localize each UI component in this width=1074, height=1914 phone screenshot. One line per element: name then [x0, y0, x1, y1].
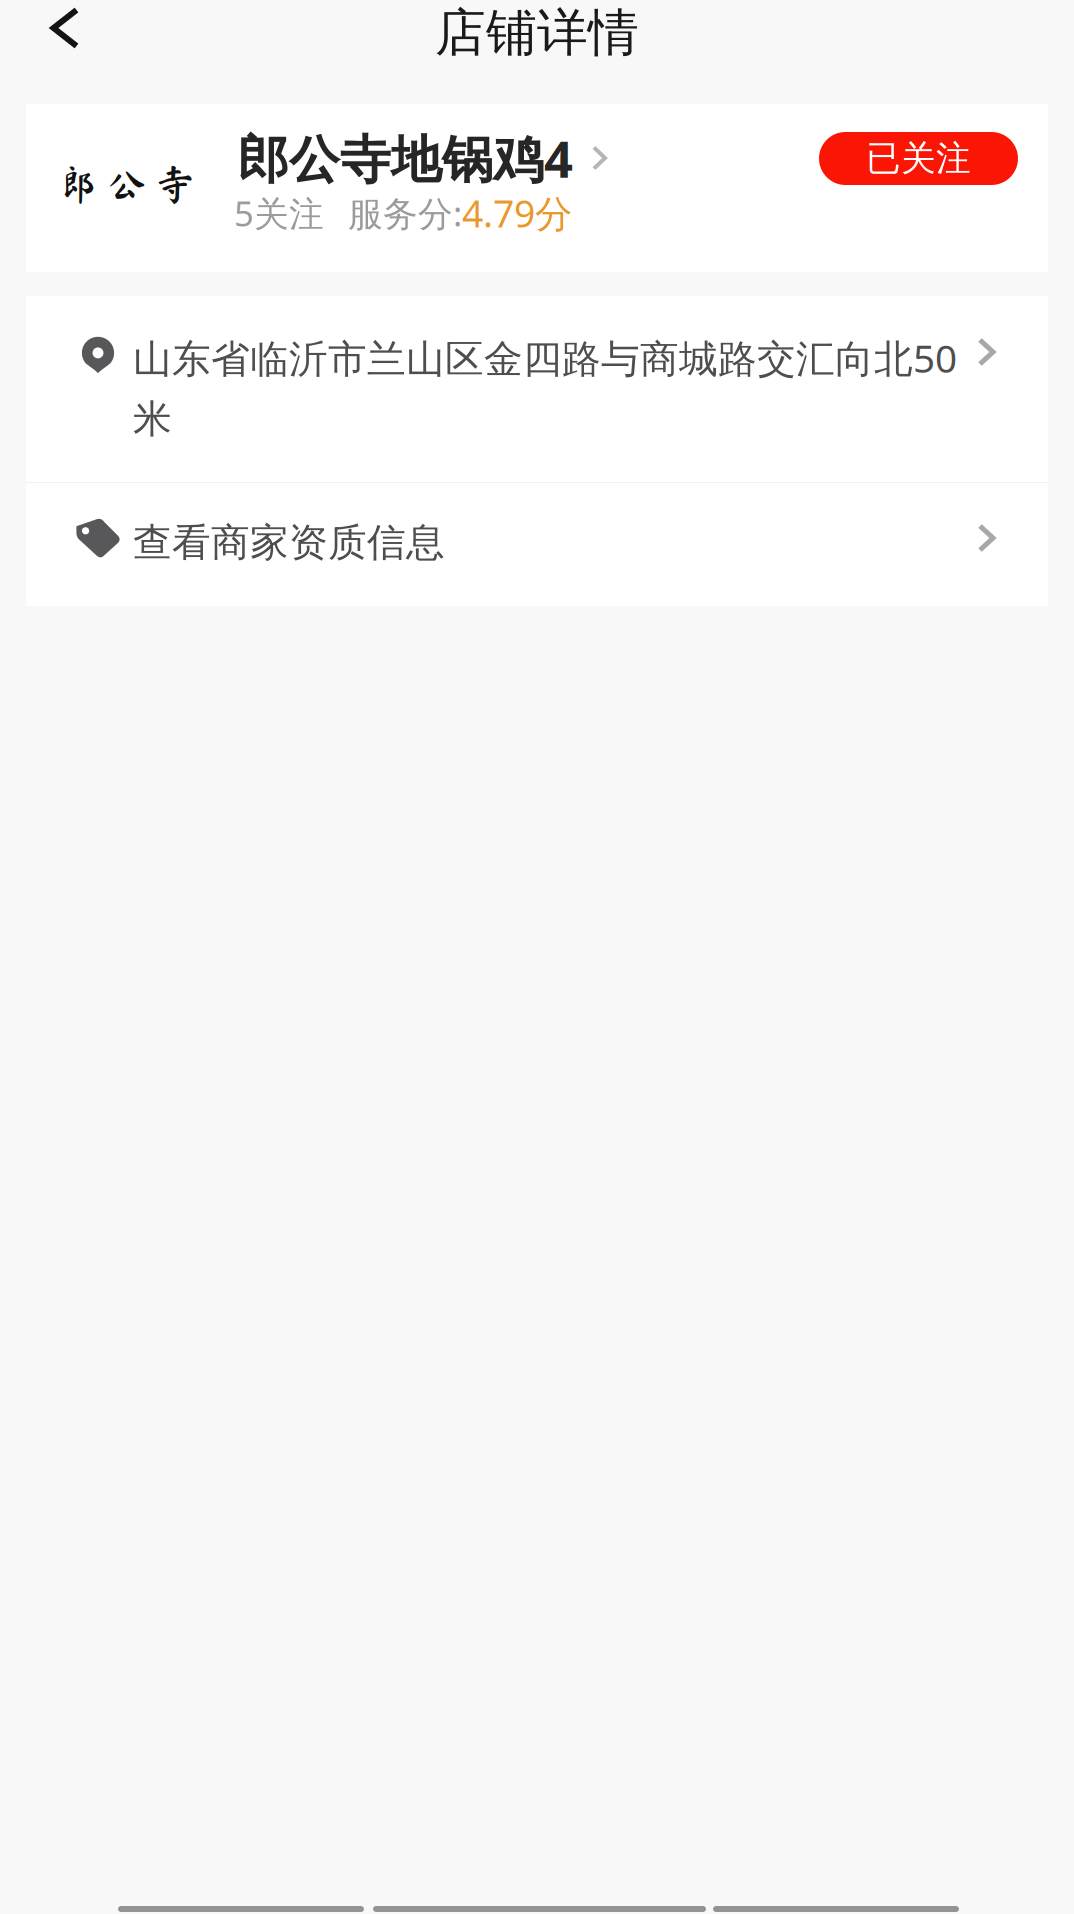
- staticText: 已关注: [866, 137, 971, 180]
- staticText: 查看商家资质信息: [133, 519, 445, 566]
- staticText: 5关注: [234, 190, 324, 236]
- staticText: 4.79分: [462, 188, 572, 238]
- button[interactable]: 已关注: [819, 132, 1018, 185]
- staticText: 郎 公 寺: [59, 164, 195, 204]
- button[interactable]: 返回: [0, 1, 130, 55]
- staticText: 服务分:: [348, 190, 462, 236]
- staticText: 店铺详情: [435, 2, 639, 64]
- button[interactable]: 查看商家资质信息: [26, 483, 1048, 606]
- staticText: 郎公寺地锅鸡4: [238, 124, 573, 192]
- button[interactable]: 山东省临沂市兰山区金四路与商城路交汇向北50米: [26, 296, 1048, 482]
- button[interactable]: 郎公寺地锅鸡4: [238, 130, 608, 186]
- staticText: 山东省临沂市兰山区金四路与商城路交汇向北50米: [133, 332, 957, 443]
= = = = =
DIRECTIONS FOR THIS TASK » Once the pictures are removed, repeat all of the data above exactly.

RESULT OF THE EXERCISE »
localize each UI component in this width=1074, height=1914 phone screenshot. One line per element: name then [x0, y0, x1, y1].
- staticText: 已关注: [866, 137, 971, 180]
- staticText: 查看商家资质信息: [133, 519, 445, 566]
- staticText: 5关注: [234, 190, 324, 236]
- staticText: 4.79分: [462, 188, 572, 238]
- button[interactable]: 已关注: [819, 132, 1018, 185]
- staticText: 郎 公 寺: [59, 164, 195, 204]
- button[interactable]: 返回: [0, 1, 130, 55]
- staticText: 服务分:: [348, 190, 462, 236]
- staticText: 店铺详情: [435, 2, 639, 64]
- button[interactable]: 查看商家资质信息: [26, 483, 1048, 606]
- staticText: 郎公寺地锅鸡4: [238, 124, 573, 192]
- button[interactable]: 山东省临沂市兰山区金四路与商城路交汇向北50米: [26, 296, 1048, 482]
- button[interactable]: 郎公寺地锅鸡4: [238, 130, 608, 186]
- staticText: 山东省临沂市兰山区金四路与商城路交汇向北50米: [133, 332, 957, 443]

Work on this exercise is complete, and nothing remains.